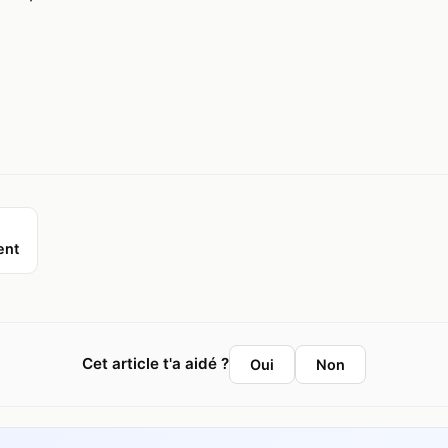
ent
Cet article t'a aidé ?
Oui
Non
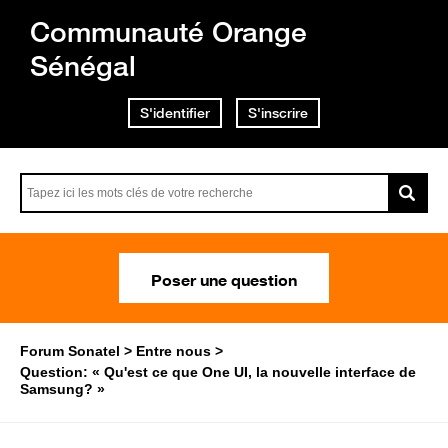
Communauté Orange
Sénégal
S'identifier
S'inscrire
Poser une question
Forum Sonatel
Entre nous
Question: « Qu'est ce que One UI, la nouvelle interface de
Samsung? »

════════

## Required action
With the pictures left aside, write out all of the records above exactly.

## Response to this exercise
ent
Cet article t'a aidé ?
Oui
Non
Communauté Orange
Sénégal
S'identifier
S'inscrire
Poser une question
Forum Sonatel
Entre nous
Question: « Qu'est ce que One UI, la nouvelle interface de
Samsung? »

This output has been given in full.